One-fifth of adults with health insurance spent at least 5% of their income on out-of-pocket healthcare costs over the past year with low-income adults the most likely to have high costs, according to a report from The Commonwealth Fund.
One-fifth of adults with health insurance spent at least 5% of their income on out-of-pocket healthcare costs over the past year with low-income adults the most likely to have high costs, according to a report from The Commonwealth Fund.
The report Too High A Price: Out-of-Pocket Health Care Costs in the United States found that 13% of adults with insurance spent 10% of more of their income on out-of-pocket costs while 21% spent 5% or more over the past year. Of those making less than $11,490 a year, 41% spent 5% or more of their income and 31% spent 10% or more.
While the majority of people surveyed had employer-sponsored health insurance, the sample also include people with Affordable Care Act Marketplace plans, individual health insurance, Medicaid, or other coverage.
According to the report, more people have plans with higher deductibles and copayments and privately insured people across all income groups reported having trouble affording their deductibles.
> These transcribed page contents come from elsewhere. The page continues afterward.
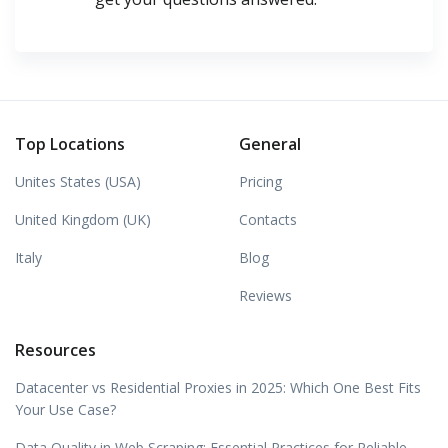
Top Locations
General
Unites States (USA)
Pricing
United Kingdom (UK)
Contacts
Italy
Blog
Reviews
Resources
Datacenter vs Residential Proxies in 2025: Which One Best Fits
Your Use Case?
Data Quality in Web Scraping: Essential Practices for Reliable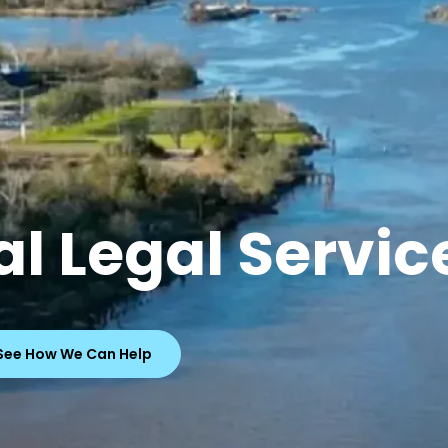
l Legal Servic
See How We Can Help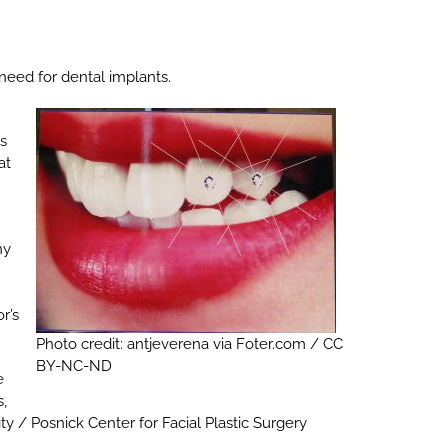
need for dental implants.
ts
at
hy
r’s
Photo credit: antjeverena via Foter.com / CC
BY-NC-ND
e
s,
y / Posnick Center for Facial Plastic Surgery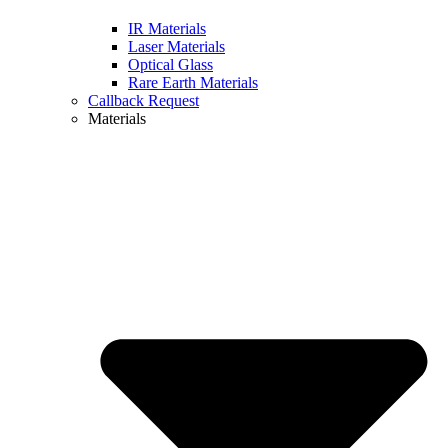
IR Materials
Laser Materials
Optical Glass
Rare Earth Materials
Callback Request
Materials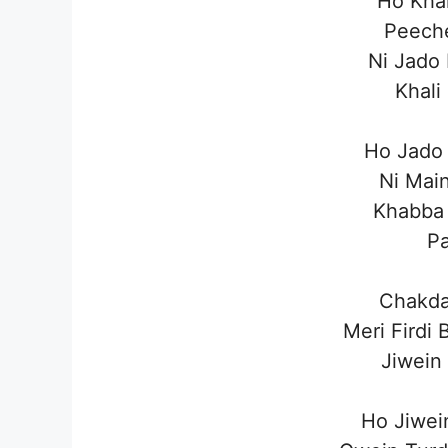
Ho Khal
Peech
Ni Jado
Khali
Ho Jado 
Ni Mai
Khabba 
P
Chakda
Meri Firdi
Jiwein
Ho Jiwei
Low- and moderate-income individuals reported the most trouble with 49% of those making $22,980-$45,960 a year, 64% of those making $11,490-$22,980, and 58% of those making less than $11,490 reporting that it was somewhat or very difficult or impossible to afford their deductible. Of adults making more than $45,960 a year, just 27% felt the same way.
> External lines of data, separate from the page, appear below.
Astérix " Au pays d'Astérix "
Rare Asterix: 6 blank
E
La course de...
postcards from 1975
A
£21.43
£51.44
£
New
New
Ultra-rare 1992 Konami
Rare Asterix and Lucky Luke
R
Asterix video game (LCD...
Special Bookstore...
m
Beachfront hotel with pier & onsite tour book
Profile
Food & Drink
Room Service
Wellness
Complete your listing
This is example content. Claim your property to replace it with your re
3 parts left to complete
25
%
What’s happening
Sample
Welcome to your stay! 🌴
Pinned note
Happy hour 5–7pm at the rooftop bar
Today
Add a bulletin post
"In order for health insurance to work for families, and for the US health care system to work well, it will be important to bring down the number of people who are underinsured—people who have coverage that doesn’t provide adequate financial protection,” Commonwealth Fund President David Blumenthal, MD, said in a statement. “Research shows that people who have insurance but have high health care costs relative to their income are as likely to skip getting the care they need as those with no insurance at all."
Close to half (46%) of adults earning less than $23,000 delayed or skipped needed care because of their copayments or coinsurance. According to The Commonwealth Fund, this means these patients did not fill a prescription (28%), skipped a medical test or follow-up treatment (28%), had a medical problem but did not go to the doctor (30%), or didn’t see a specialist despite being advised to by their physician (24%).
"This survey makes it clear that steadily rising health insurance deductibles and out-of-pocket costs are a serious problem for working people, regardless of how they get their coverage,” lead author Sara Collins, vice president for Health Care Coverage and Access at The Commonwealth Fund, said in a statement. “Keeping these costs affordable is part of ensuring that insurance provides true financial protection."